> [The problem] The answer is the full set of records below, transcribed exactly.

[Records from a data collection]
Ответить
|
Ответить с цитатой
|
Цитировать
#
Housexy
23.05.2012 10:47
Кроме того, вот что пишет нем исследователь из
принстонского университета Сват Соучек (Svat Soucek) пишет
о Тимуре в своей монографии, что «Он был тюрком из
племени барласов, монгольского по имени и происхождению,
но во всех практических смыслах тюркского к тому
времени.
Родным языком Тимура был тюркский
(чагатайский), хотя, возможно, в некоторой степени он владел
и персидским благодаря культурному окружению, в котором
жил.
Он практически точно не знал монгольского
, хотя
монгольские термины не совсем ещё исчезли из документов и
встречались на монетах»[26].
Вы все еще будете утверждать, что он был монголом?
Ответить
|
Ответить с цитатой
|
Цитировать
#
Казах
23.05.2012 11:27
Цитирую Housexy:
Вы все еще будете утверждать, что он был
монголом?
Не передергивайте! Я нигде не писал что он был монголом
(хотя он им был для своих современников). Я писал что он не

> [Written answer]
Ответить
|
Ответить с цитатой
|
Цитировать
#
Housexy
23.05.2012 10:47
Кроме того, вот что пишет нем исследователь из
принстонского университета Сват Соучек (Svat Soucek) пишет
о Тимуре в своей монографии, что «Он был тюрком из
племени барласов, монгольского по имени и происхождению,
но во всех практических смыслах тюркского к тому
времени.
Родным языком Тимура был тюркский
(чагатайский), хотя, возможно, в некоторой степени он владел
и персидским благодаря культурному окружению, в котором
жил.
Он практически точно не знал монгольского
, хотя
монгольские термины не совсем ещё исчезли из документов и
встречались на монетах»[26].
Вы все еще будете утверждать, что он был монголом?
Ответить
|
Ответить с цитатой
|
Цитировать
#
Казах
23.05.2012 11:27
Цитирую Housexy:
Вы все еще будете утверждать, что он был
монголом?
Не передергивайте! Я нигде не писал что он был монголом
(хотя он им был для своих современников). Я писал что он не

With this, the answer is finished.